Los fines de semana llegaban los hijos varones y las hijas que vivían en otros lugares. José María siempre con actitud y buen genio, sin reproches ni recriminaciones, se alegraba y emocionaba, sobre todo en épocas de fiestas como las fiestas del mar, los carnavales, las fiestas de navidad, los cumpleaños de los pelaos, el aniversario de boda; los años de muerta de Alicia, inclusive. Si alguna vez los hijos estaban de mal genio ahí estaba José María con su mirada acuciosa y penetrante, serena y tranquila en el mar de sus ojos azules; si la discordia intentaba llegar, él, con su parsimonia, les convencía. La felicidad no era completa, pero se vivía y se convivía en armonía. Siempre había un motivo para hablar de algo, o de alguien, de un suceso, de algo local, regional, o nacional; y si no había motivo a la vista era fácil inventarse pretextos con tal de estar juntos y sentir que la vida en familia valía la pena.

Y sí, hay un motivo siempre para tener el pretexto de estar en contacto: con la familia más próxima y la familia más lejana. Ese motivo nos convoca en este relato en honor a ese patriarca, que, con su ejemplo, amor y dedicación, en compañía de Alicia, diseñaron y crearon un proyecto de familia. La última vez que lo vi sentí la energía de su fuerza en el apretón de manos, sus pensamientos mesurados, el andar un poco cansado pero fuerte. Cuando uno conoce a personajes como José María no se imagina que este algún día pueda morir. Es por eso que uno descuida esa amistad creyéndola eterna, como si la vida nos fuera a durar toda una eternidad. José María murió sin perder un ápice de su dignidad, serenidad y elegancia; incluso, hubiese querido verlo por última vez y aspirar ese halo de confianza que siempre transmitió, que la muerte jamás le pudo borrar. 

Hace diez años, un dos de diciembre, a las seis de la mañana, sonó el timbre del teléfono y mi esposa que había tenido un sueño intranquilo dijo en voz alta: “esa llamada es de muerte, ¿se habrá muerto José María?”. Sabíamos que estaba enfermo.
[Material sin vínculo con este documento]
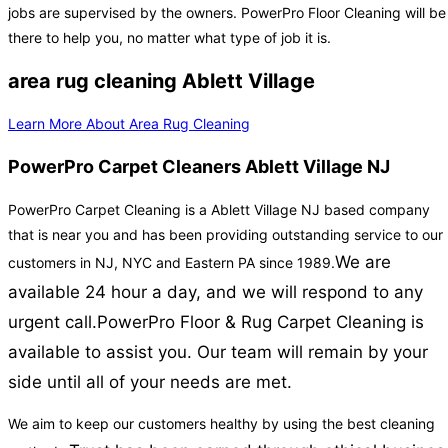
jobs are supervised by the owners. PowerPro Floor Cleaning will be
there to help you, no matter what type of job it is.
area rug cleaning Ablett Village
Learn More About Area Rug Cleaning
PowerPro Carpet Cleaners Ablett Village NJ
PowerPro Carpet Cleaning is a Ablett Village NJ based company
that is near you and has been providing outstanding service to our
We are
customers in NJ, NYC and Eastern PA since 1989.
available 24 hour a day, and we will respond to any
urgent call.
PowerPro Floor & Rug Carpet Cleaning is
available to assist you. Our team will remain by your
side until all of your needs are met.
We aim to keep our customers healthy by using the best cleaning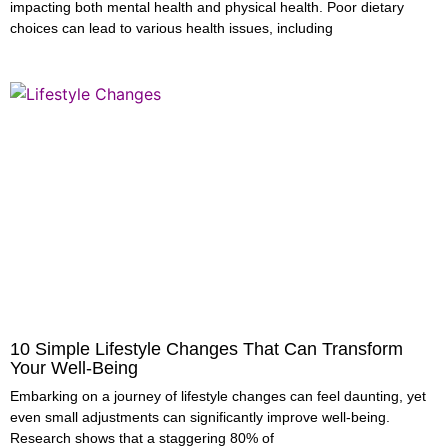
impacting both mental health and physical health. Poor dietary
choices can lead to various health issues, including
10 Simple Lifestyle Changes That Can Transform
Your Well-Being
Embarking on a journey of lifestyle changes can feel daunting, yet
even small adjustments can significantly improve well-being.
Research shows that a staggering 80% of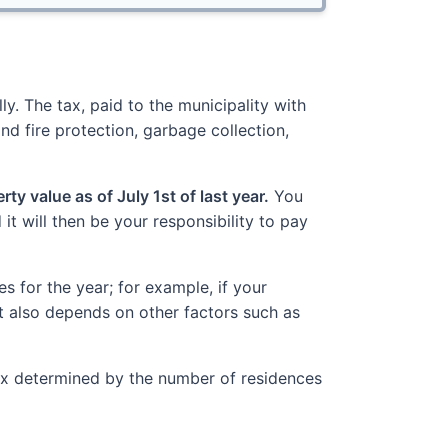
y. The tax, paid to the municipality with
nd fire protection, garbage collection,
ty value as of July 1st of last year.
You
t will then be your responsibility to pay
 for the year; for example, if your
t also depends on other factors such as
Tax determined by the number of residences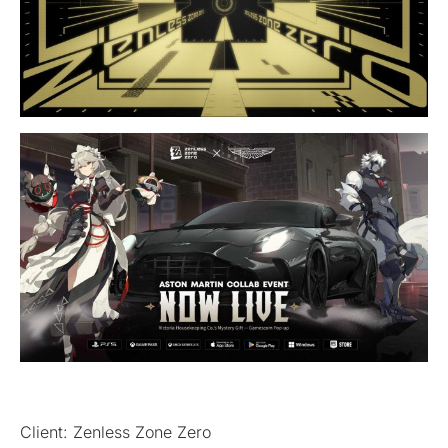
Client: Zenless Zone Zero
Tomó el teléfono y sus ojos anegados en lágrimas confirman su predicción espontanea: “ha muerto el Viejo José María”, me dijo entristecida. Al confirmarme la muerte, mi memoria evocó la imagen dinámica y sonriente de un José María intrépido y aplomado, veterano y juvenil, saludable y optimista, eterno y efímero, burlándose del mundo con su caballito de hierro, mientras el tren que venía de la zona rugía con furia ante el hombre que siempre le sacó ventajas y jamás perdió una carrera. Como el centauro Pegaso, el viejo José María pedaleó en su bicicleta y batiendo sonriente sus alas ascendió al cielo con el propósito de encontrar a la mujer amada, un anhelo de búsqueda que la muerte jamás pudo evitar.